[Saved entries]
====
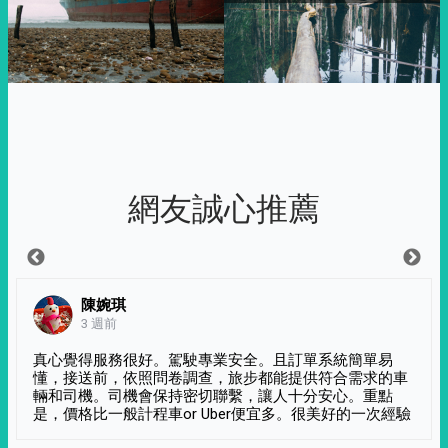
網友誠心推薦
陳婉琪
3 週前
真心覺得服務很好。駕駛專業安全。且訂單系統簡單易
懂，接送前，依照問卷調查，旅步都能提供符合需求的車
輛和司機。司機會保持密切聯繫，讓人十分安心。重點
是，價格比一般計程車or Uber便宜多。很美好的一次經驗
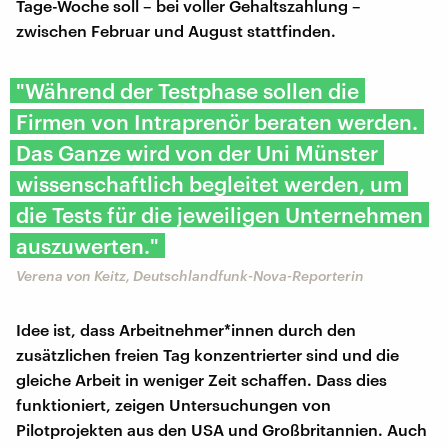
Tage-Woche soll – bei voller Gehaltszahlung –
zwischen Februar und August stattfinden.
"Während der Testphase sollen die
Firmen von Intraprenör beraten werden.
Das Ganze wird von der Uni Münster
wissenschaftlich begleitet werden, um
die Tests für die jeweiligen Unternehmen
auszuwerten."
Verena von Keitz, Deutschlandfunk-Nova-Reporterin
Idee ist, dass Arbeitnehmer*innen durch den
zusätzlichen freien Tag konzentrierter sind und die
gleiche Arbeit in weniger Zeit schaffen. Dass dies
funktioniert, zeigen Untersuchungen von
Pilotprojekten aus den USA und Großbritannien. Auch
====
**EXERCISE DESCRIPTION:** Only the lines with the string "werden" are wanted; pick them out of the records above and copy them.

**SOLUTION TO THE EXERCISE:**
Firmen von Intraprenör beraten werden.
wissenschaftlich begleitet werden, um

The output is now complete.